WSU inks deal with local TVETs
An agreement between Walter Sisulu University (WSU) and five Eastern Cape Technical Vocational Education and Training (TVET) colleges will see the institutions combine efforts in a bid to stimulate scientific cooperation, strengthen research and teaching and broaden experiences amongst students and staff.
WSU, together with five TVET colleges, namely King Sabata Dalindyebo, Ikhala, Lovedale, Buffalo City and Ingwe TVET Colleges signed a Memorandum of Understanding at the Potsdam Site recently in a bid to stimulate skills development and transfer amongst the signatories in areas such as education and training development services, administration services, collaborative research, planning articulation strategy and other educational activities.
“Critical to this agreement will be the issue of articulation – how we link our respective programmes and expertise for the full benefit of all our students. This agreement must also seek to service our students through the sharing of equipment and infrastructure for optimal use amongst the partners,” said WSU Vice-Chancellor and Principle Prof Rob Midgley.
He said central to the partnership would be to avoid working in isolation from its realities and effect positive change by performing optimally for the benefit of the communities within which these institutions operate.
The chief objectives of the agreement will be to develop cooperative and collaborative activities in furtherance of the common interest of the parties; develop educational, research and development activities; participate in cooperative education and development endeavours to meet human needs; strengthen the capacities and capabilities of each member of the partnership through the cooperative use of materials and facilities; promote the exchange of students and staff between education and training, as well as to facilitate the exchange of scholarly information and materials between parties.

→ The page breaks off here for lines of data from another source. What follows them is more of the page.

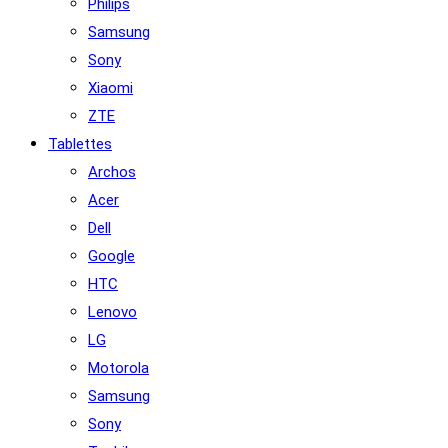
Philips
Samsung
Sony
Xiaomi
ZTE
Tablettes
Archos
Acer
Dell
Google
HTC
Lenovo
LG
Motorola
Samsung
Sony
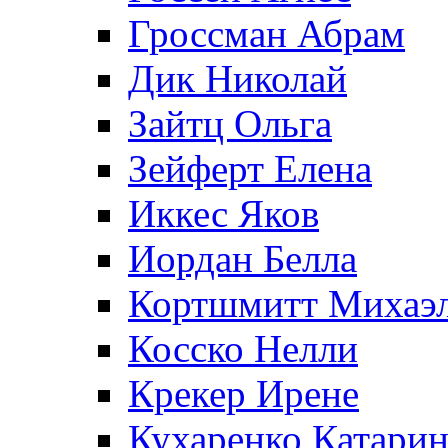
Гроссман Абрам
Дик Николай
Зайтц Ольга
Зейферт Елена
Иккес Яков
Иордан Белла
Кортшмитт Михаэ
Косско Нелли
Крекер Ирене
Кухаренко Катарин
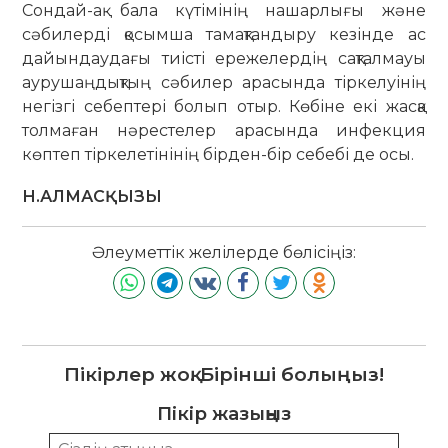
Сондай-ақ бала күтімінің нашарлығы және
сәбилерді қосымша тамақтандыру кезінде ас
дайындаудағы тиісті ере­желердің сақталмауы
аурушаң­дықтың сәбилер арасында тіркелуінің
негізгі себептері болып отыр. Көбіне екі жасқа
толмаған нәрестелер арасында ин­фекция
көптеп тіркелетінінің бірден-бір себебі де осы.
Н.АЛМАСҚЫЗЫ
Әлеуметтік желілерде бөлісіңіз:
Пікірлер жоқ. Бірінші болыңыз!
Пікір жазыңыз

Ikhala TVET College Deputy Principle for Planning, Research and Institutional Development Tuletu Njengele hailed the pact as a critical vehicle in laying a platform for TVET colleges to start dabbling in the research sphere.
“One of the critical aspects we’d like the discipline of research to assist us in producing evidence-based data and information as to the effectiveness of our curriculum, the employability of our graduates, and where our students eventually end up so we can begin to come up with interventions to potential gaps in the viability of our programmes,” said Njengele.
King Hintsa TVET College Principle Noluthando Balfour said she’d broaden her outlook on possible programmes within the agreement to help confront some of her institution’s challenges.
She cited issues such as staff development, sharing of equipment and infrastructure and improvement of teaching and learning as some of the more immediate hurdles facing the college.